Factors affecting transients in the speech of reed and flue pipes on mechanical action organs Alan Woolley School of Physics and Astronomy, University of Edinburgh, Edinburgh, United Kingdom. Murray Campbell School of Physics and Astronomy, University of Edinburgh, Edinburgh, United Kingdom. Summary This paper describes an initial investigation into the speaking characteristics of reed organ pipes. There are a wide variety of pipes and individual pipe makers and voicers adopt their own processes. Measurements were taken of threshold and full speech for a range of resonator lengths. Much has been written about transient control on pipe organs and the paper considers how the characteristics identified might lead to varying transients.
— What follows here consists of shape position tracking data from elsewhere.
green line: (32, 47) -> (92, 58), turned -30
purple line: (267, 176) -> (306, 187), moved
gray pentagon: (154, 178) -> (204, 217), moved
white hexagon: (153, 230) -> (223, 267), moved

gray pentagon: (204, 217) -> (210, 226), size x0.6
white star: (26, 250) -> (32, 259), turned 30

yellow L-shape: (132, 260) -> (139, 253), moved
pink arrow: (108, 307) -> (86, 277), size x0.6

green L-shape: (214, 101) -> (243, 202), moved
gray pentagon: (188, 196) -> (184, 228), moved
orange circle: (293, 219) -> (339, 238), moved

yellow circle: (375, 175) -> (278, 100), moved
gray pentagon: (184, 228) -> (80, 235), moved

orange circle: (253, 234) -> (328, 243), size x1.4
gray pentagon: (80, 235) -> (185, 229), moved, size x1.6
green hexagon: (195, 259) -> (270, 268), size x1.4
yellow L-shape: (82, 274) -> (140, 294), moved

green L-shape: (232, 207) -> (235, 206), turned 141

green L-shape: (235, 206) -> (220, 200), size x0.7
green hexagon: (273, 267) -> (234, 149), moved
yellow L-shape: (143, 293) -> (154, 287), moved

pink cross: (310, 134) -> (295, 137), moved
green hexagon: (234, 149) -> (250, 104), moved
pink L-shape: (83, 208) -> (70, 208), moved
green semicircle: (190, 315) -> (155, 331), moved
PACS no, 43.66 Np, 43.75 Ww 1. Introduction 1 In comparison with the extensive research literature on flue organ pipes, surprisingly little research has been carried out on reed organ pipes [1][2][3][4]. Pipe voicing is carried out by experienced voicers working essentially by ear. Voicing can be defined as obtaining the sound from a pipe that the organ builder wants to achieve and involves the physical manipulation of the various parts of the pipe to adjust the airflow through it. In the case of a reed pipe this includes the coupling of the vibrating reed to the resonator. This paper describes some preliminary work carried out on two reed organ pipes, one a clarinet supplied voiced by an organ builder with a curved reed, and a second one assembled by the researchers using an uncurved reed. The parts of a reed pipe are shown in Figure 1 [5]. In a conventional reed pipe, the brass reed or tongue is curved and held in place by a wooden wedge against the brass shallot, Figure 2. The length of the reed is adjusted by tapping the tuning spring (phosphor bronze) up or down. The length of the resonator is adjusted as part of the voicing and tuning process. Wilson and Beavers carried out research on a model clarinet with a metal reed and showed that the threshold frequency (the frequency at the lowest possible blowing pressure) 1 (c) European Acoustics Association Figure 1. The speaking parts of a reed organ pipe

was strongly influenced by the length of the resonator [6]. They attributed this to the damping of the clarinet reed. Figure 2. Side view of the shallot of the clarinet pipe showing the curved reed with the tuning spring pressing against it. 2. Experimental Results Figure 3. Method for measuring the reed frequency using a laser distance sensor. A microphone was placed close to the end of the pipe. The experimental arrangement is illustrated in Figure 4. Measurements were taken using two reed pipes. 2.1 Clarinet pipe The first pipe examined was a clarinet pipe supplied voiced on a pressure of about 10mb by an organ builder [7]. This has an initial conical section to the resonator leading to a cylindrical section. The pipe was extended using cylindrical aluminium tubes. The resonant frequency of the tube was determined by playing white noise close to the end of the pipe and inserting a small microphone into the end of the tube, having established that the presence of the microphone made no significant difference to the measured resonance frequencies. The reed was bound closed with ptfe tape. The reed frequency was determined by mechanically displacing the reed and releasing it and measuring the vibrations using a Baumer OADM-12U6430/S35A laser distance sensor and an IOtech Wavebook 516E data acquisition system, Figure 3. This was measured as 260±4Hz. The pipe was then placed on a model windchest with a solenoid valve close to the pipe foot. The pressure was measured between the valve and the pipe foot. Figure 4. Clarinet pipe with cylindrical extension placed on windchest with pressure sensor between the toe and the top board. Measurements were made of frequency for the threshold of speech against length of resonator. The minimum value for the length was 310mm as this was the length of the fixed resonator as supplied by the organ builder. The measurements were obtained by getting the pipe to speak fully and then reducing the pressure using a gate valve at the point of entry to the windchest of the tube from the pressure regulator until the point just before the pipe stopped sounding. The pressure was measured using a Sensortechnics HCXM020D6H sensor. The frequency of full speech was also recorded. The pressures for threshold speech and full speech against resonator length are shown in Figure 5. Where no points are plotted on the graphs, it was not possible to get the pipe to speak on the pressure available from the wind system.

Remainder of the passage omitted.